◆ EXERCISE GOAL ◆
Transcribe all data verbatim. Skip the pictures.

══════════

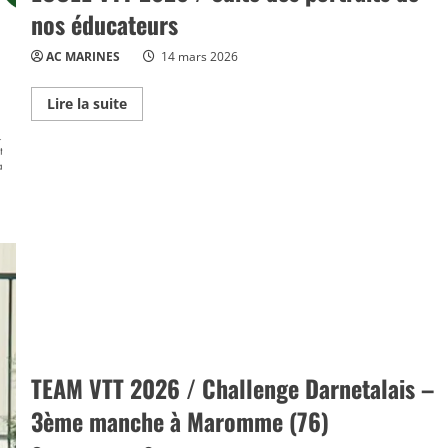
nos éducateurs
AC MARINES
14 mars 2026
Read
Lire la suite
more
about
ECOLE
VTT
2026
/
Suite
des
portraits
de
nos
éducateurs
TEAM VTT 2026 / Challenge Darnetalais –
3ème manche à Maromme (76)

══════════

◆ RESULT ◆
nos éducateurs
AC MARINES
14 mars 2026
Read
Lire la suite
more
about
ECOLE
VTT
2026
/
Suite
des
portraits
de
nos
éducateurs
TEAM VTT 2026 / Challenge Darnetalais –
3ème manche à Maromme (76)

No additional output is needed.